What the task requires: Beneath this task are records; print exactly the stretch of them from the line with "возбудить дело о" through the line with "مقاولات الكويت | شركة لؤلؤة", both ends included.

Material for the task:
+ + +

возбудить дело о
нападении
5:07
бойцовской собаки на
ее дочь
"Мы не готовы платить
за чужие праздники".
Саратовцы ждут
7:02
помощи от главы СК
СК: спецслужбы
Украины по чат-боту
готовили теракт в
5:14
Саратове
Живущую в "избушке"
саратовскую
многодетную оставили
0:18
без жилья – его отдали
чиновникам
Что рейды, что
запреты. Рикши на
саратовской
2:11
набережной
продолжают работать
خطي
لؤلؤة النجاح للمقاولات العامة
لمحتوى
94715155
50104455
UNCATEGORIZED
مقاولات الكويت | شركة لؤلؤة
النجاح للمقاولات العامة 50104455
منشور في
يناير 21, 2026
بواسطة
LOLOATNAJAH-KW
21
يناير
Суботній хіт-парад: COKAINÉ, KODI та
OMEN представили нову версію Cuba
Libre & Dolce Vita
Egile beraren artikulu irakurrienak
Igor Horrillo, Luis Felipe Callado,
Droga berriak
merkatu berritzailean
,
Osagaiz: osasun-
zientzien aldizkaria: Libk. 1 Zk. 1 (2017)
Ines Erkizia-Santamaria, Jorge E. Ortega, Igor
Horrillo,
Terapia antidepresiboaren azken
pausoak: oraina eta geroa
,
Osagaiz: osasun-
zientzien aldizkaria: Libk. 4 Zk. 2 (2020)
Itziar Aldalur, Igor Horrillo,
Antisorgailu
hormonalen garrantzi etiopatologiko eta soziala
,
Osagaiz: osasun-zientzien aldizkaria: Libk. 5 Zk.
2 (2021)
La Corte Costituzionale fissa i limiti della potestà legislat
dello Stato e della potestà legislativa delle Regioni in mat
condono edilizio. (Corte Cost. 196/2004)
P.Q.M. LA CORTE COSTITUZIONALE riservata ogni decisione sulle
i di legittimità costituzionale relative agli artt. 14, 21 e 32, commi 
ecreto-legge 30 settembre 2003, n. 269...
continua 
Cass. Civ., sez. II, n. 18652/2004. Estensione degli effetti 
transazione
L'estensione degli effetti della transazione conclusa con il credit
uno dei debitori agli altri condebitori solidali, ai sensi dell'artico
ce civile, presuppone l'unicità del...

+ + +

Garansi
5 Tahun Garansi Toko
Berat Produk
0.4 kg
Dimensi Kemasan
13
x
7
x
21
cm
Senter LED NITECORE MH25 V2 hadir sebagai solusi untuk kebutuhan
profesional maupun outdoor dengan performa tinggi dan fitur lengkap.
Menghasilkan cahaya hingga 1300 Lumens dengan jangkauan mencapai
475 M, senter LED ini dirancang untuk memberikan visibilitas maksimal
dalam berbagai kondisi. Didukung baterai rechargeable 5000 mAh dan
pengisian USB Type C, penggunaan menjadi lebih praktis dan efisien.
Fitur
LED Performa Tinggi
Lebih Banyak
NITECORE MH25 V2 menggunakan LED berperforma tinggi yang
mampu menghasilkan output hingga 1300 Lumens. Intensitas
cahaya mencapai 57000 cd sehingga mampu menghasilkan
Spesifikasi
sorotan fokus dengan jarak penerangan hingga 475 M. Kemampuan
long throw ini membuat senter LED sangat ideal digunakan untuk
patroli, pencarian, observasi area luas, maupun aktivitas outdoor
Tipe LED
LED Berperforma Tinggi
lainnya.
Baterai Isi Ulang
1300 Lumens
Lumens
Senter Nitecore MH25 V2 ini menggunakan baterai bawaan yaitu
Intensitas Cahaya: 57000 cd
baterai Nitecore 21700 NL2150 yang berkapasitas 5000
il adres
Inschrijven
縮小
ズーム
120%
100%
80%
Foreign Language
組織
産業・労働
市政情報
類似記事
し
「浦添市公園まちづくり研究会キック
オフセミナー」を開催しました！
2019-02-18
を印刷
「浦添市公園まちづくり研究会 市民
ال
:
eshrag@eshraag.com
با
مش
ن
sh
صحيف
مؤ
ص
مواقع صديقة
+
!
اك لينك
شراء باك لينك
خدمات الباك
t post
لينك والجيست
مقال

+ + +

Response to this exercise:
возбудить дело о
нападении
5:07
бойцовской собаки на
ее дочь
"Мы не готовы платить
за чужие праздники".
Саратовцы ждут
7:02
помощи от главы СК
СК: спецслужбы
Украины по чат-боту
готовили теракт в
5:14
Саратове
Живущую в "избушке"
саратовскую
многодетную оставили
0:18
без жилья – его отдали
чиновникам
Что рейды, что
запреты. Рикши на
саратовской
2:11
набережной
продолжают работать
خطي
لؤلؤة النجاح للمقاولات العامة
لمحتوى
94715155
50104455
UNCATEGORIZED
مقاولات الكويت | شركة لؤلؤة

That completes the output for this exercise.